What you will do:
Reproduce the entries word for word but drop every picture.

Source data:
-----

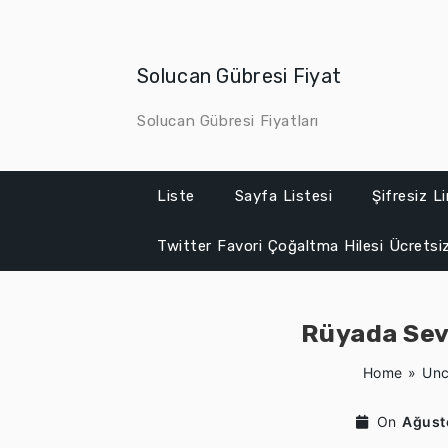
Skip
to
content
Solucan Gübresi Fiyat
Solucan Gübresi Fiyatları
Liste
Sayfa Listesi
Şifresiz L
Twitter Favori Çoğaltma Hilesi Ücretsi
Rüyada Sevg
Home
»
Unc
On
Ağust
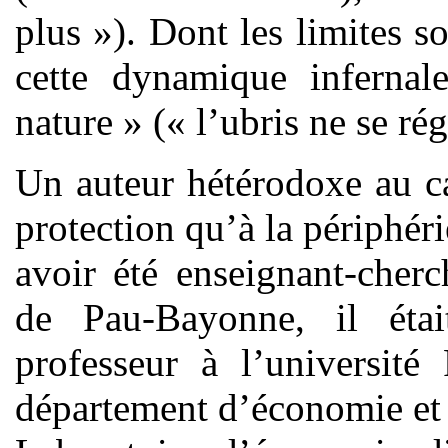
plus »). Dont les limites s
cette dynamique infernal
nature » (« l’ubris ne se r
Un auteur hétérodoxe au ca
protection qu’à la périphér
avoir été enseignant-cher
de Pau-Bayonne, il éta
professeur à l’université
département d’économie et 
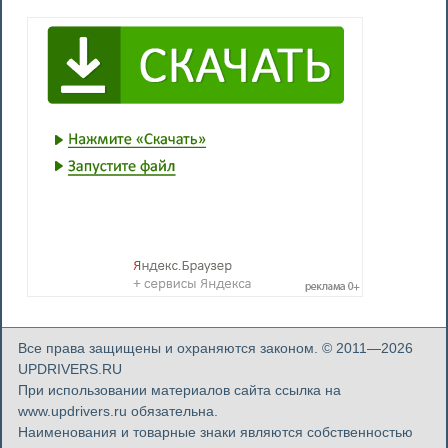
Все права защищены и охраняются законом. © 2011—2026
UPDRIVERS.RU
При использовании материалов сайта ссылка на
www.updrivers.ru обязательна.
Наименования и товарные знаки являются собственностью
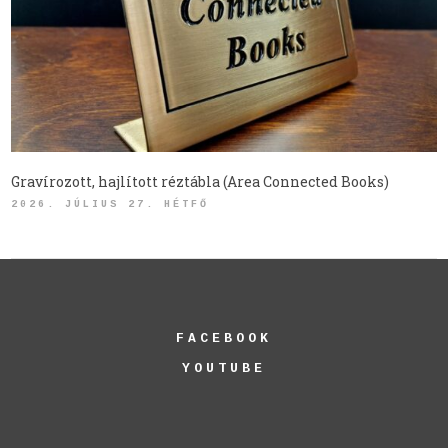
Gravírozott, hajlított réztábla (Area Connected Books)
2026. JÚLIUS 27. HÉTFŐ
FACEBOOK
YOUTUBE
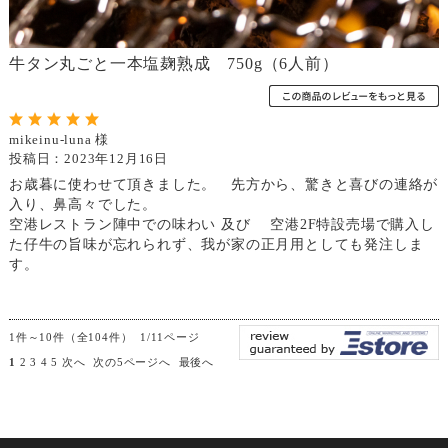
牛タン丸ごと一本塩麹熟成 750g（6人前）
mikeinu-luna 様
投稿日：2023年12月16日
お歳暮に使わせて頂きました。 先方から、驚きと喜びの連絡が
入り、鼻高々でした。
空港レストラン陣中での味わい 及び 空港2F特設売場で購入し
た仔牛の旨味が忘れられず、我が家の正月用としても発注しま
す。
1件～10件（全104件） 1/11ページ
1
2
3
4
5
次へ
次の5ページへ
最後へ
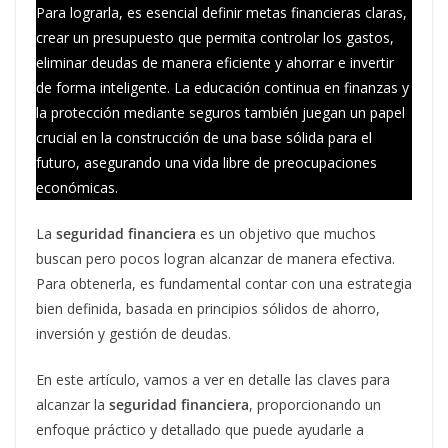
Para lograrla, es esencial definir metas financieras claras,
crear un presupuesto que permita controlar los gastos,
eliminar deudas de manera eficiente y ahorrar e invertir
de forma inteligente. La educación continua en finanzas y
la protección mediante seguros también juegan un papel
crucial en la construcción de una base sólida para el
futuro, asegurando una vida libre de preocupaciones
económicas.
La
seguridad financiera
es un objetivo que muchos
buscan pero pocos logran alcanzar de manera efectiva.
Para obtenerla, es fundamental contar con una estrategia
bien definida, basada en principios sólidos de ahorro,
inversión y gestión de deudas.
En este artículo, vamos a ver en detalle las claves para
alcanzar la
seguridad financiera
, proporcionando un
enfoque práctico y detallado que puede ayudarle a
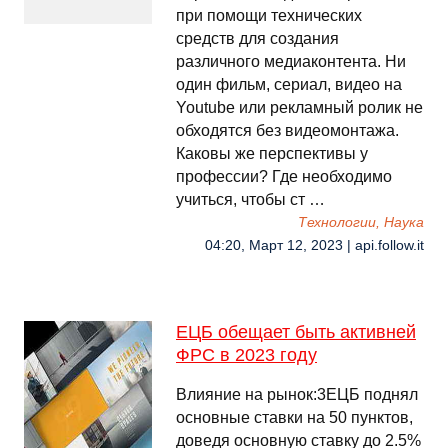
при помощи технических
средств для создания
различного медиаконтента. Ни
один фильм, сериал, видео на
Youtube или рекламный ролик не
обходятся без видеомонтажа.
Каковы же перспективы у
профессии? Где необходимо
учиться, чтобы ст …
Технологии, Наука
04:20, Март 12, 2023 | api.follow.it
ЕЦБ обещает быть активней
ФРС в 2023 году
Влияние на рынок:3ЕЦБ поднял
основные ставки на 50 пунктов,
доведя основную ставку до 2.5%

-----

Your response:
Skip
to
content
Solucan Gübresi Fiyat
Solucan Gübresi Fiyatları
Liste
Sayfa Listesi
Şifresiz L
Twitter Favori Çoğaltma Hilesi Ücretsi
Rüyada Sevg
Home
»
Unc
On
Ağust
plus »). Dont les limites s
cette dynamique infernal
nature » (« l’ubris ne se r
Un auteur hétérodoxe au ca
protection qu’à la périphér
avoir été enseignant-cher
de Pau-Bayonne, il éta
professeur à l’université
département d’économie et 
Все права защищены и охраняются законом. © 2011—2026
UPDRIVERS.RU
При использовании материалов сайта ссылка на
www.updrivers.ru обязательна.
Наименования и товарные знаки являются собственностью
Gravírozott, hajlított réztábla (Area Connected Books)
2026. JÚLIUS 27. HÉTFŐ
FACEBOOK
YOUTUBE
牛タン丸ごと一本塩麹熟成 750g（6人前）
mikeinu-luna 様
投稿日：2023年12月16日
お歳暮に使わせて頂きました。 先方から、驚きと喜びの連絡が
入り、鼻高々でした。
空港レストラン陣中での味わい 及び 空港2F特設売場で購入し
た仔牛の旨味が忘れられず、我が家の正月用としても発注しま
す。
1件～10件（全104件） 1/11ページ
1
2
3
4
5
次へ
次の5ページへ
最後へ
Para lograrla, es esencial definir metas financieras claras,
crear un presupuesto que permita controlar los gastos,
eliminar deudas de manera eficiente y ahorrar e invertir
de forma inteligente. La educación continua en finanzas y
la protección mediante seguros también juegan un papel
crucial en la construcción de una base sólida para el
futuro, asegurando una vida libre de preocupaciones
económicas.
La
seguridad financiera
es un objetivo que muchos
buscan pero pocos logran alcanzar de manera efectiva.
Para obtenerla, es fundamental contar con una estrategia
bien definida, basada en principios sólidos de ahorro,
inversión y gestión de deudas.
En este artículo, vamos a ver en detalle las claves para
alcanzar la
seguridad financiera
, proporcionando un
enfoque práctico y detallado que puede ayudarle a
при помощи технических
средств для создания
различного медиаконтента. Ни
один фильм, сериал, видео на
Youtube или рекламный ролик не
обходятся без видеомонтажа.
Каковы же перспективы у
профессии? Где необходимо
учиться, чтобы ст …
Технологии, Наука
04:20, Март 12, 2023 | api.follow.it
ЕЦБ обещает быть активней
ФРС в 2023 году
Влияние на рынок:3ЕЦБ поднял
основные ставки на 50 пунктов,
доведя основную ставку до 2.5%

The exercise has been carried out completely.